Inspired by English watches and Japanese style, Brice set out to create a refined, classy XS that would be at home on the winding roads of the Basque country. The engine was completely rebuilt from the bottom up, the wiring harness simplified, and the saddle upholstered by @alexisgleather of Biarritz, France — using leather from a friend’s old sofa! The CB200 tank and grips receiving matching leather trim as well. The owner nicknamed the bike “Wild Horse.” Says Brice:
“I am especially proud of the general appearance of this bike — it has a crazy charm, refined, classy, a new well-deserved youth.”
Below, we get the full details on this Basque-built XS400, along with more great photos from @etcheverrigide.
Yamaha XS400 Cafe Racer: Builder Interview
• Please tell us a bit about yourself, your history with motorcycles, and your workshop.
My name is Brice Augry, boss of AG Custom Motorcycles created in 2019 in the Basque country. My passion came from my father, who was a racing driver in the 70s / 80s. I started riding bikes 11 years ago — after 10 years of mechanics I decided to open AG Custom and enjoy myself!
• What’s the make, model, and year of the bike?
This is a Yamaha XS400, 1978.
• Why was this bike built?
This XS400 was created for a friend who gave me a white card for the construction. You should know that the first time I saw the bike, there was a frame, two wheels, and half a motor…
• What was the design concept and what influenced the build?
The goal was to make the most refined motorbike possible, just what was needed 😉 We were especially inspired by English watches and a big touch of Japan style!
• What custom work was done to the bike?
On this XS400, the engine has been revised from A to Z. A good set of measurements was taken — bearings, seals, pistons, gearbox, cylinder head, valves, a 2-in-1 in-house stainless steel exhaust, two nice air filters. The electrical harness was simplified as much as possible — front light, taillight, and ignition, that is all. Suppression of the starter, starting with the kicker only. A lot of work on the leather upholstery, which comes from my friend’s old sofa haha. CB200 tank covered in leather to match this wonderful saddle and its grips. Big 28.6 Magura handlebars. Everything you need to ride on the roads of the Basque country.
• Does the bike have a nickname?
Her owner calls her “Wild Horse.”
• Was there anything done during this build that you are particularly proud of?
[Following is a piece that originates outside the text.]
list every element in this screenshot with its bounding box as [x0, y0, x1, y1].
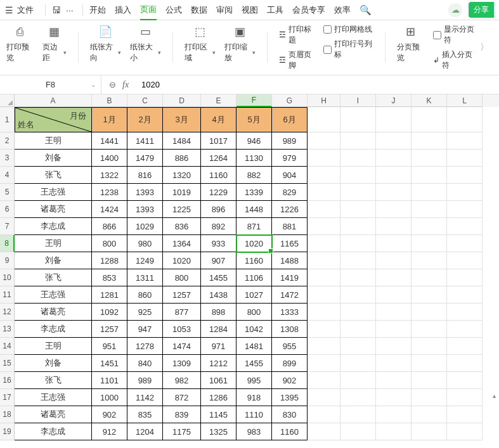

I am especially proud of the general appearance of this bike — it has a crazy charm, refined, classy, a new well-deserved youth.
Follow the Builder
Facebook: AG Custom
Photographer: @etcheverrigide | @kayadaek_photography
And my saddler, who does an amazing job: @alexisgleather
Beautiful build – well done!!!
Beautiful work, really
This makes even more disappointing the mistakes with regard to proportions of the bike (bike itself, tank, seat…)
These handlebar grips are useless, just ‘fashion’
Wonderful work, but not mi taste
Cheers from France
I like it. It is not a pretentious bike. It doesn’t pretend to be anything but a useful, practical, everyday ride. You did a good job making a bike your friend can ride every day & enjoy “back to basics” motorcycling. I am however not sure about that seat. Brown seats are a risky choice. When in doubt, stick to black. If it was real leather, with a patina, it might have worked. This is my only negative: It still looks like a damn couch. It looks squishy, poof-like. I know it was fun to use the old sofa, but I don’t think it worked. Change the seat, grips & tank strip. Something with clean lines. Sharper lines to match the “mean” footpegs. Black to match the silver.